_Problem details:_
In the entries below, find the line with "(DIE IN CRIES)/LADIES ROOM/木村直樹&岡" and the line with "- riservata agli"; give again those lines and every line between them, exactly.

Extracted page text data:
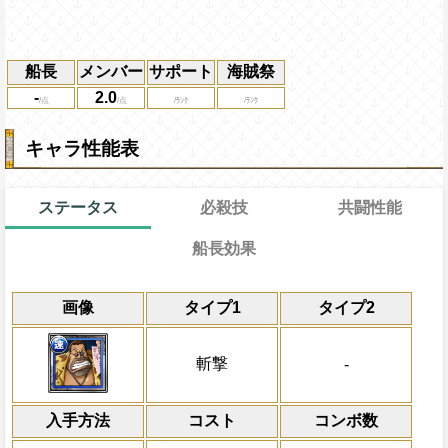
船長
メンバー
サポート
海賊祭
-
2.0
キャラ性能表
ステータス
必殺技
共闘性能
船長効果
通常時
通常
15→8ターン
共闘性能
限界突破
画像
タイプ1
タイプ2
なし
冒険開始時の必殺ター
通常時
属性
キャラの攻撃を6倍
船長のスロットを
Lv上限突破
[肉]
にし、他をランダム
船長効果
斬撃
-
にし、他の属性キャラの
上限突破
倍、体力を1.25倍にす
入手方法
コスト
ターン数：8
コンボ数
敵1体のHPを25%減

* * *

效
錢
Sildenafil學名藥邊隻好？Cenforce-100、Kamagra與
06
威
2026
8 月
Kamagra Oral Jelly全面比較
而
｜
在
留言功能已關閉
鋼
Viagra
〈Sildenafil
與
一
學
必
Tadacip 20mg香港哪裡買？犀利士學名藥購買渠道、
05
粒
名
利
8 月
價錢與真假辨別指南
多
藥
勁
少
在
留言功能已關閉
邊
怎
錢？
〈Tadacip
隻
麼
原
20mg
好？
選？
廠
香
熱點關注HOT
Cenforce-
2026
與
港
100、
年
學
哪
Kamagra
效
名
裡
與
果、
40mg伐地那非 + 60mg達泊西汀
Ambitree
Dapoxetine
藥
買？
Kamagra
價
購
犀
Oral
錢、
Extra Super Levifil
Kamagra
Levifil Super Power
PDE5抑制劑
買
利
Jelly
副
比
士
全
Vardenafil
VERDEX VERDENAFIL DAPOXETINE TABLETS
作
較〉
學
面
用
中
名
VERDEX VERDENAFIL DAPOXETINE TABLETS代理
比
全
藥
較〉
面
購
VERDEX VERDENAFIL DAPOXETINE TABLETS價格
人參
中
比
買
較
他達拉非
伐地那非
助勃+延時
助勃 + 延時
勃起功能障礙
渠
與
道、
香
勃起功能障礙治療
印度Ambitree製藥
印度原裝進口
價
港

* * *

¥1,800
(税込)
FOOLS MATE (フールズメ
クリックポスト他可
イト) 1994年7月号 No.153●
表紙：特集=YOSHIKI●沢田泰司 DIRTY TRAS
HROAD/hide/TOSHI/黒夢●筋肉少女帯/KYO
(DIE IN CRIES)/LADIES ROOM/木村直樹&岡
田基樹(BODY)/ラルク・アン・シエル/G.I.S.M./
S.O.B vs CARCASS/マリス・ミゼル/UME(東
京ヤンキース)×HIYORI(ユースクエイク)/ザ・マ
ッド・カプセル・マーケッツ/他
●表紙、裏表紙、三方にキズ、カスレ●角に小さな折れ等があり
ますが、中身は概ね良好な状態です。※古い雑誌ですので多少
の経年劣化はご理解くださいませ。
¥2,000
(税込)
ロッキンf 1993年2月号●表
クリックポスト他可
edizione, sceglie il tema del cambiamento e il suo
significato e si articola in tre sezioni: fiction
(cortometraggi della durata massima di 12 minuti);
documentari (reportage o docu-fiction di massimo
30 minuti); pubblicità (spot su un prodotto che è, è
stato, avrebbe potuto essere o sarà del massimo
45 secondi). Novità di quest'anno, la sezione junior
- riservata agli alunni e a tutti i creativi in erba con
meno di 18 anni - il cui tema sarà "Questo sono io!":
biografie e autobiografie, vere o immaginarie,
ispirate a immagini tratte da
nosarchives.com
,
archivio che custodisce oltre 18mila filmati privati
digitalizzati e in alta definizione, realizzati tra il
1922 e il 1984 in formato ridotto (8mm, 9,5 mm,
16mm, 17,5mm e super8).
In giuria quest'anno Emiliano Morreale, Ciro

_Task solution:_
(DIE IN CRIES)/LADIES ROOM/木村直樹&岡
田基樹(BODY)/ラルク・アン・シエル/G.I.S.M./
S.O.B vs CARCASS/マリス・ミゼル/UME(東
京ヤンキース)×HIYORI(ユースクエイク)/ザ・マ
ッド・カプセル・マーケッツ/他
●表紙、裏表紙、三方にキズ、カスレ●角に小さな折れ等があり
ますが、中身は概ね良好な状態です。※古い雑誌ですので多少
の経年劣化はご理解くださいませ。
¥2,000
(税込)
ロッキンf 1993年2月号●表
クリックポスト他可
edizione, sceglie il tema del cambiamento e il suo
significato e si articola in tre sezioni: fiction
(cortometraggi della durata massima di 12 minuti);
documentari (reportage o docu-fiction di massimo
30 minuti); pubblicità (spot su un prodotto che è, è
stato, avrebbe potuto essere o sarà del massimo
45 secondi). Novità di quest'anno, la sezione junior
- riservata agli alunni e a tutti i creativi in erba con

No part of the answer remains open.